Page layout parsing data

______

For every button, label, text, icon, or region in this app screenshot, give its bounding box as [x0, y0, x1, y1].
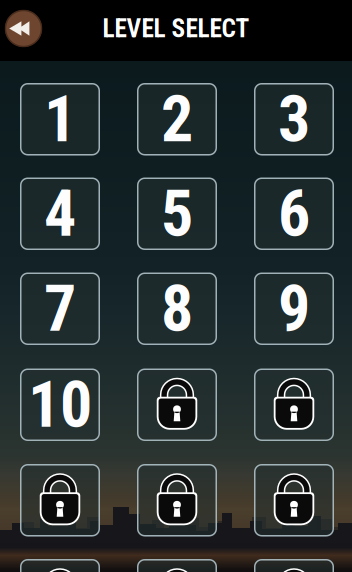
button[interactable]	[254, 368, 334, 441]
staticText: 9	[278, 271, 310, 346]
button[interactable]: 4	[20, 178, 100, 250]
staticText: 1	[44, 82, 76, 157]
button[interactable]	[254, 559, 334, 572]
button[interactable]: 10	[20, 368, 100, 441]
button[interactable]	[137, 464, 217, 536]
button[interactable]: 1	[20, 83, 100, 156]
staticText: 5	[161, 176, 193, 251]
staticText: 4	[44, 176, 76, 251]
button[interactable]: 5	[137, 178, 217, 250]
staticText: 8	[161, 271, 193, 346]
button[interactable]: 7	[20, 272, 100, 345]
button[interactable]: 3	[254, 83, 334, 156]
staticText: 3	[278, 82, 310, 157]
button[interactable]	[137, 559, 217, 572]
staticText: 7	[44, 271, 76, 346]
staticText: 6	[278, 176, 310, 251]
staticText: 2	[161, 82, 193, 157]
button[interactable]: 6	[254, 178, 334, 250]
button[interactable]: 2	[137, 83, 217, 156]
button[interactable]	[20, 559, 100, 572]
button[interactable]	[254, 464, 334, 536]
button[interactable]: 8	[137, 272, 217, 345]
button[interactable]	[20, 464, 100, 536]
button[interactable]: Back	[5, 10, 42, 47]
button[interactable]: 9	[254, 272, 334, 345]
staticText: 10	[28, 367, 92, 442]
button[interactable]	[137, 368, 217, 441]
staticText: LEVEL SELECT	[102, 14, 250, 43]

______

→ What you need to do
Please return all lines above in which the string "staticText" is found.

→ Solution for this problem
staticText: 9	[278, 271, 310, 346]
staticText: 1	[44, 82, 76, 157]
staticText: 5	[161, 176, 193, 251]
staticText: 4	[44, 176, 76, 251]
staticText: 8	[161, 271, 193, 346]
staticText: 3	[278, 82, 310, 157]
staticText: 7	[44, 271, 76, 346]
staticText: 6	[278, 176, 310, 251]
staticText: 2	[161, 82, 193, 157]
staticText: 10	[28, 367, 92, 442]
staticText: LEVEL SELECT	[102, 14, 250, 43]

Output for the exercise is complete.